CVS Health CISO: ‘A good day for me is when the phone doesn’t ring’

For CVS Health CISO Alan Rosa, a boring day is a beautiful one.

“The last thing you want as a cybersecurity leader—or technical operations leader, for that matter—is a phone call that says, ‘Something is wrong,’” Rosa told IT Brew. “A good day for me is when the phone doesn’t ring…That’s a boring day. That’s a beautiful day.”

A walk down memory lane. Though Rosa prefers a dull workday, his career in the industry has been anything but. In an RSAC interview, he told IT Brew his first gig of many in the industry wasn’t your traditional SOC analyst or help desk role.

“I was a watch guard in the Navy. So, that’s just my first time I was tasked with protecting something,” Rosa, who is also an SVP of infrastructure and operations at CVS Health, said. “And then after college, I was in Boeing [Defense, Space & Security] and so I was more of a general technologist.”

Rosa said it took a decade into his career to obtain his first official role in security. Since then, he has held leadership stints at NBCUniversal, Madison Square Garden Entertainment, and Disney. One of his most memorable roles, he said, was his time as the CISO of Twitter (now X), which coincided with its 2022 acquisition by Elon Musk, because of the “vibrant” culture within the company and the associated learning opportunities.

“I learned a lot. This is the way the law works. This is the way the FTC thinks, and this is the way this is put together,” Rosa said. “Now, you know how to deal with these challenges that are very unique.”

Health check. In 2023, Rosa made his debut at CVS Health, which he described as a “very complex company.”

“You can think about it as three Fortune 50s put together,” he said, referring to the company’s retail pharmacy and consumer wellness business; the company’s pharmacy benefit manager, Caremark; and its health insurance arm, Aetna.

Upon joining, Rosa was tasked with making sure the company maintained a “state of operational stability.”

“We had to make sure systems were working and they were up and we were serving our members, our patients, and our customers,” Rosa said.

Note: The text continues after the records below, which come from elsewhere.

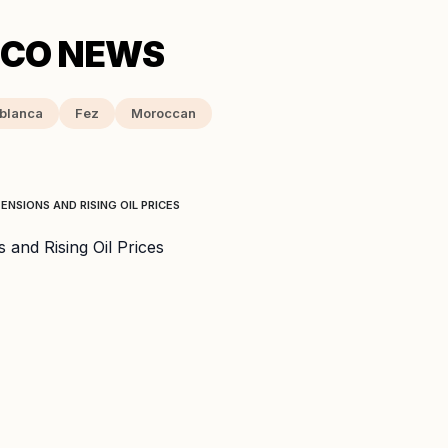
blanca
Fez
Moroccan
NSIONS AND RISING OIL PRICES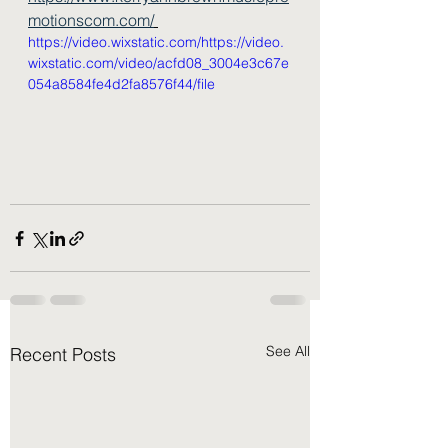
motionscom.com/
https://video.wixstatic.com/https://video.
wixstatic.com/video/acfd08_3004e3c67e
054a8584fe4d2fa8576f44/file
See All
Recent Posts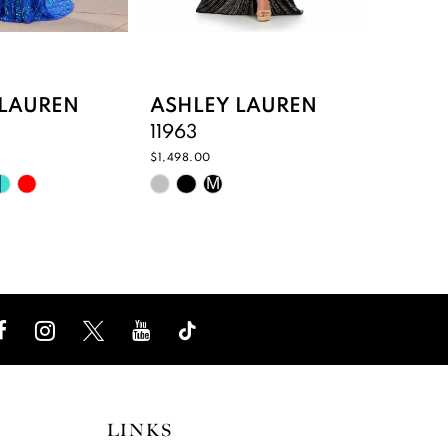
 LAUREN
ASHLEY LAUREN
ASHL
11963
11866
$1,498.00
$398.00
Skip
Skip
M
Color
Color
List
List
9f04
#c36aca7ec6
#9375
to
to
end
end
LINKS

These days, his focus is on modernizing CVS Health’s cybersecurity program and thinking about what it means to “build out a comprehensive enterprise AI program.”

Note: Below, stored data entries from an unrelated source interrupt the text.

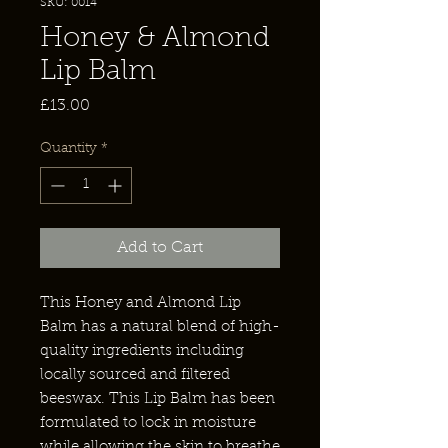
SKU: 0014
Honey & Almond
Lip Balm
Price
£13.00
Quantity
*
Add to Cart
This Honey and Almond Lip
Balm has a natural blend of high-
quality ingredients including
locally sourced and filtered
beeswax. This Lip Balm has been
formulated to lock in moisture
while allowing the skin to breathe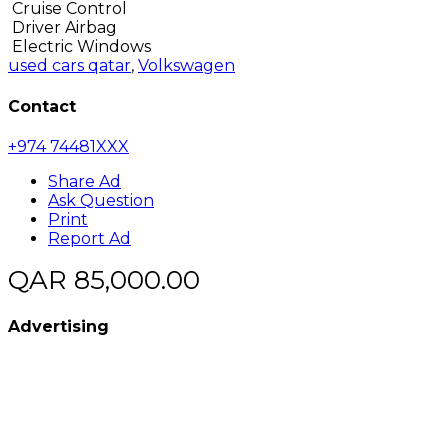
Cruise Control
Driver Airbag
Electric Windows
used cars qatar
,
Volkswagen
Contact
+974 74481XXX
Share Ad
Ask Question
Print
Report Ad
QAR 85,000.00
Advertising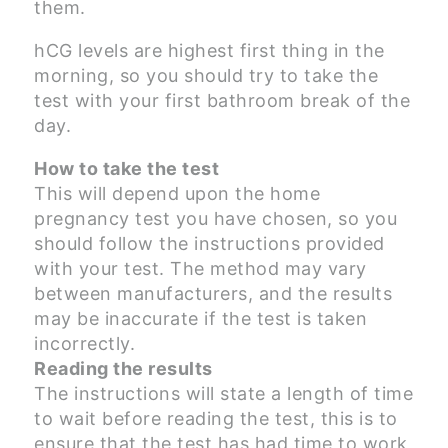
them.
hCG levels are highest first thing in the
morning, so you should try to take the
test with your first bathroom break of the
day.
How to take the test
This will depend upon the home
pregnancy test you have chosen, so you
should follow the instructions provided
with your test. The method may vary
between manufacturers, and the results
may be inaccurate if the test is taken
incorrectly.
Reading the results
The instructions will state a length of time
to wait before reading the test, this is to
ensure that the test has had time to work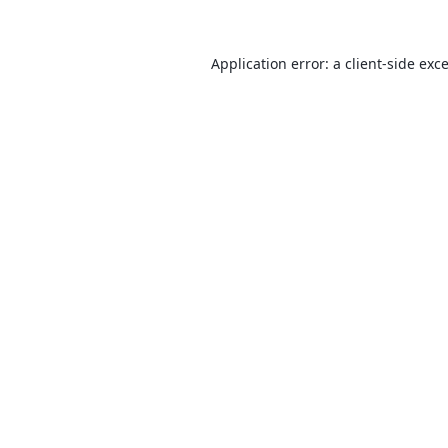
Application error: a
client
-side exc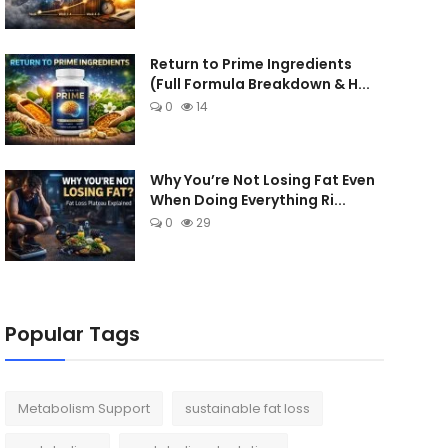
Return to Prime Ingredients
(Full Formula Breakdown & H...
0
14
Why You’re Not Losing Fat Even
When Doing Everything Ri...
0
29
Popular Tags
Metabolism Support
sustainable fat loss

“It’s also ensuring that our colleagues are training on the most modern tech, and they’re up to speed,” Rosa added. Another element is modernizing the company’s applications.

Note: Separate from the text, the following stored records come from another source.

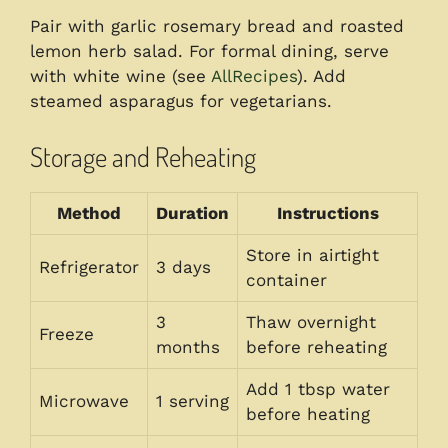
Pair with garlic rosemary bread and roasted
lemon herb salad. For formal dining, serve
with white wine (see
AllRecipes
). Add
steamed asparagus for vegetarians.
Storage and Reheating
Method
Duration
Instructions
Store in airtight
Refrigerator
3 days
container
3
Thaw overnight
Freeze
months
before reheating
Add 1 tbsp water
Microwave
1 serving
before heating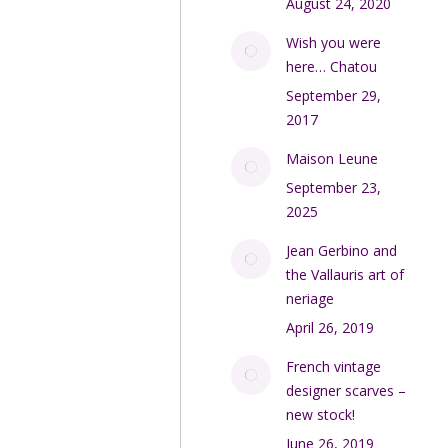
August 24, 2020
Wish you were
here… Chatou
September 29,
2017
Maison Leune
September 23,
2025
Jean Gerbino and
the Vallauris art of
neriage
April 26, 2019
French vintage
designer scarves –
new stock!
June 26, 2019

Rosa believes his vast career across multiple industries has granted him the ability to approach problems with a unique perspective: “You carry that diversity of thought with you,” he said. “When I meet a new challenge, it helps me think about a problem from different aspects.”

That advantage is very apparent to some CVS staffers.

“He’s able to glean a lot and break it down into the common components, regardless of what industry [he’s] in,” Al Sassoon, VP of infrastructure operations and service delivery at CVS Health, told us. He added Rosa is able to break down problems and engage employees on projects—useful skills when working at a company with gigantic scale.

“He understands the theory tied to the objective that we’re trying to solve for,” Sassoon said. “And by doing that, I believe that scale becomes something that we need to address, but at the same time, it also becomes somewhat manageable, because a lot of it ends up being just rinsing and repeating to address the sheer size of it.”

To all the budding CISOs. Rosa advises security professionals to roll with the punches in the evolving industry in the era of AI.

“Keep up. You have to. We’re going to be running faster than ever,” Rosa said. “Change is both exciting from an innovation perspective, but it’s risky, and so we have to be prepared for anything.”